Een jongvolwassene vertelt hierover: “Dan zie je dat sport gewoon voor mij een metafoor is voor het leven. Het is een playground waarin je aan jezelf kunt zien van ‘Hé hoe ga ik om met specifieke situaties, emoties en gevoelens.’ En als je die specifieke emotie nou tot de macht 100 doet, dan heb je misschien de emoties van dit dieptepunt in mijn leven. Maar het idee erachter, over hoe je daarmee omgaat, dat kun je wel toepassen…..het maakt je weerbaarder.”
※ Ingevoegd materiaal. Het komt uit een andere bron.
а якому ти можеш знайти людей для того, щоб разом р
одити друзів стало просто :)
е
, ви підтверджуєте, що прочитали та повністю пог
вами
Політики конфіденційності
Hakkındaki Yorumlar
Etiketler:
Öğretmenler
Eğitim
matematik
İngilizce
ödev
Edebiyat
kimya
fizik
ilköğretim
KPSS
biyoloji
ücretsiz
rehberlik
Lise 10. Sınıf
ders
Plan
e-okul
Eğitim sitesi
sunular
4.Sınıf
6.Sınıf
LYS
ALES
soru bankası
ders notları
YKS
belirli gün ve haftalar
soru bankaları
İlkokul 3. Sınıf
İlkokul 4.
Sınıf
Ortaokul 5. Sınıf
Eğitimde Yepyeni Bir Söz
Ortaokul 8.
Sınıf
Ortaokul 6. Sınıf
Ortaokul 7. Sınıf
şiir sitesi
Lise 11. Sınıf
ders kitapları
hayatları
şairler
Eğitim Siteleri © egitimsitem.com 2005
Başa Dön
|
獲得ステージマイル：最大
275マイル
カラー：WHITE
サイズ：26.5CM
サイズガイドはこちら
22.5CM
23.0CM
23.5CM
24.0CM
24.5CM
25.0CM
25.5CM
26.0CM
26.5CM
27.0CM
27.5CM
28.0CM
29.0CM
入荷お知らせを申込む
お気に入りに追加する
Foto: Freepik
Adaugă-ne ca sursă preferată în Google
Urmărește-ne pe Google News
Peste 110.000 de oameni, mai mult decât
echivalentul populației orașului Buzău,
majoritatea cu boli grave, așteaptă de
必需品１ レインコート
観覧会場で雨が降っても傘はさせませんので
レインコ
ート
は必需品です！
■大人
Vier betekenissen van sport voor kwetsbare jongeren

De interviews met jongeren en volwassenen lieten ook zien dat sport meer betekenissen kan hebben dan het aanleren van nieuwe vaardigheden. De verhalen konden tot vier verschillende betekenissen worden herleid:

  1. Sport als veilige thuishaven; op de sportvereniging kunnen jongeren ontsnappen aan problemen thuis, op school of in de buurt en vinden ze positieve steun en feedback van coach en leeftijdsgenoten.
  2. Sport als instrument; jongeren zetten sport in als middel om te dealen met uitdagingen in hun dagelijks leven, bijvoorbeeld het geven van structuur in een turbulente jeugd of het geven van positieve energie in moeilijke tijden.
  3. Sport als plek om te leren; jongeren leren in de sport over zichzelf in relatie tot de wereld om hen heen. Hoe kan ik omgaan met stress en ruzies? en Hoe kan ik mijn talenten verder ontwikkelen en inzetten?
  4. Sport als leidraad in het leven; sport als belangrijk onderdeel van hun identiteit en voor het bereiken van doelen buiten de sport, zoals het vinden van een baan of het behalen van een diploma.
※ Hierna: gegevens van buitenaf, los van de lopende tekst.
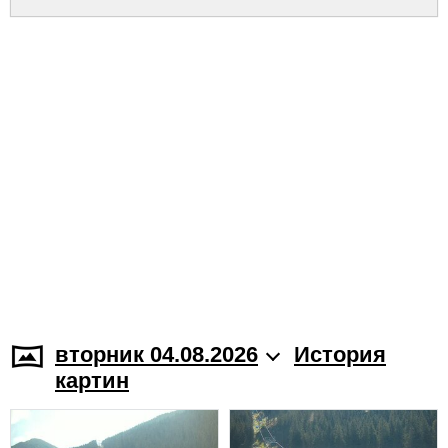
вторник 04.08.2026
История
картин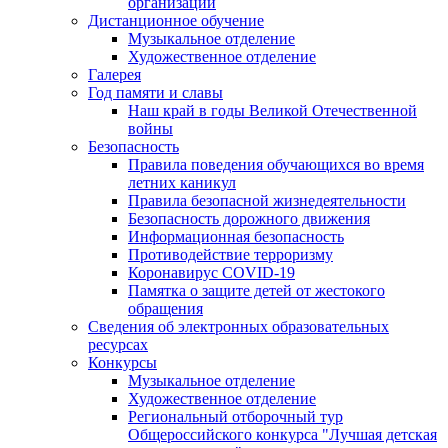
организации
Дистанционное обучение
Музыкальное отделение
Художественное отделение
Галерея
Год памяти и славы
Наш край в годы Великой Отечественной
войны
Безопасность
Правила поведения обучающихся во время
летних каникул
Правила безопасной жизнедеятельности
Безопасность дорожного движения
Информационная безопасность
Противодействие терроризму
Коронавирус COVID-19
Памятка о защите детей от жестокого
обращения
Сведения об электронных образовательных
ресурсах
Конкурсы
Музыкальное отделение
Художественное отделение
Региональный отборочный тур
Общероссийского конкурса "Лучшая детская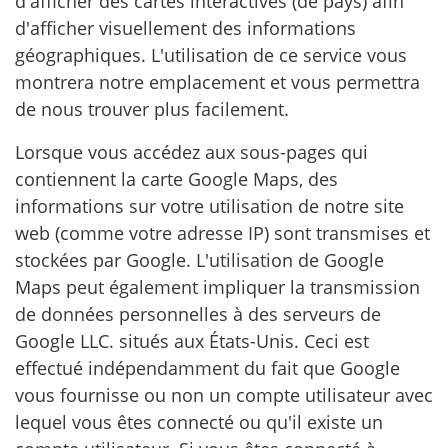
d'afficher des cartes interactives (de pays) afin
d'afficher visuellement des informations
géographiques. L'utilisation de ce service vous
montrera notre emplacement et vous permettra
de nous trouver plus facilement.
Lorsque vous accédez aux sous-pages qui
contiennent la carte Google Maps, des
informations sur votre utilisation de notre site
web (comme votre adresse IP) sont transmises et
stockées par Google. L'utilisation de Google
Maps peut également impliquer la transmission
de données personnelles à des serveurs de
Google LLC. situés aux États-Unis. Ceci est
effectué indépendamment du fait que Google
vous fournisse ou non un compte utilisateur avec
lequel vous êtes connecté ou qu'il existe un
We moeten ervoor waken om sport te zien als een ‘magic box

Fred Coalter

De betekenis van sport verschilt voor verschillende jongeren. Het is belangrijk dat jeugdhulp professionals en sportcoaches goed inventariseren welke sportactiviteit past bij welke jongere, zodat voor iedere jongere een betekenisvolle activiteit wordt gevonden.

Sport is geen ‘magic box’

Fred Coalter (University of Stirling), expert op het gebied van sportbeleid en sportinterventies voor kwetsbare groepen, nam kennis van de uitkomsten van het Wageningse onderzoek en merkt op dat sport niet a priori goed of slecht is. “Sport heeft het in zich om zowel positieve als negatieve effecten te hebben op kwetsbare jeugd. We moeten ervoor waken om sport te zien als een ‘magic box’”, zegt hij.
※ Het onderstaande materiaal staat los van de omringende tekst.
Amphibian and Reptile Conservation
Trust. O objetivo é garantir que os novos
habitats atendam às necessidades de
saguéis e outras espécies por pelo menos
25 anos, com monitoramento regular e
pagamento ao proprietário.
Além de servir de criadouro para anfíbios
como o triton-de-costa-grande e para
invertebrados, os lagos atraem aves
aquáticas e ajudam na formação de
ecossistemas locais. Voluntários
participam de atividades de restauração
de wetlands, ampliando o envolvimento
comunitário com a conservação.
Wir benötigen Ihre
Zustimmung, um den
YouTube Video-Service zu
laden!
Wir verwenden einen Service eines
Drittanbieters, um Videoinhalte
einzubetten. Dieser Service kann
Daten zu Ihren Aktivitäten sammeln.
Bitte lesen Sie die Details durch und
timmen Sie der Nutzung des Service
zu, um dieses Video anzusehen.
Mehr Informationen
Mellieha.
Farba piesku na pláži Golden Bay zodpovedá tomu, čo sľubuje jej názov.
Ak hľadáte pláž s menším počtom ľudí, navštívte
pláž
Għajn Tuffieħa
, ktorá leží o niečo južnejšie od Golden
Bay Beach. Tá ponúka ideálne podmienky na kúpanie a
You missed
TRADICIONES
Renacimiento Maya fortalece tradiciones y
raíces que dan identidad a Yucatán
“Want zo werkt het niet! We moeten ons afvragen onder welke voorwaarden sport positief kan werken”, adviseert Coalter. Hij onderschrijft de uitkomsten van het onderzoek van Wageningen University & Research en benadrukt dat het belangrijk is om een breed scala aan sportactiviteiten aan te bieden aan kwetsbare jeugd. Daaruit kunnen zij een activiteit kiezen die het beste past bij hun ontwikkelingsproces en persoonlijke voorkeuren. Coalter betoogt dat de impact meestal wordt gerealiseerd door de relaties en interacties tussen coach en deelnemers en tussen deelnemers onderling. Het effect is verder afhankelijk van de inhoud van het (sport)programma, de manier waarop individuele deelnemers daarmee omgaan en de keuzes die zij vervolgens maken.

De rol van de sportcoach

Sabina Super bevestigt deze opmerking van Coalter. “Ook ons onderzoek laat zien dat sport zowel positieve als negatieve betekenis kan hebben voor kwetsbare jeugd. Als een jongere bij de sportvereniging geconfronteerd wordt met dezelfde problemen als in het dagelijks leven, bijvoorbeeld pestgedrag, dan is de sportomgeving juist een negatieve ervaring. De balans tussen negatieve en positieve sportervaringen is fragiel”, aldus Super.
Volgens het onderzoek kunnen sportcoaches bijdragen aan begrijpelijke, hanteerbare en betekenisvolle sportervaringen.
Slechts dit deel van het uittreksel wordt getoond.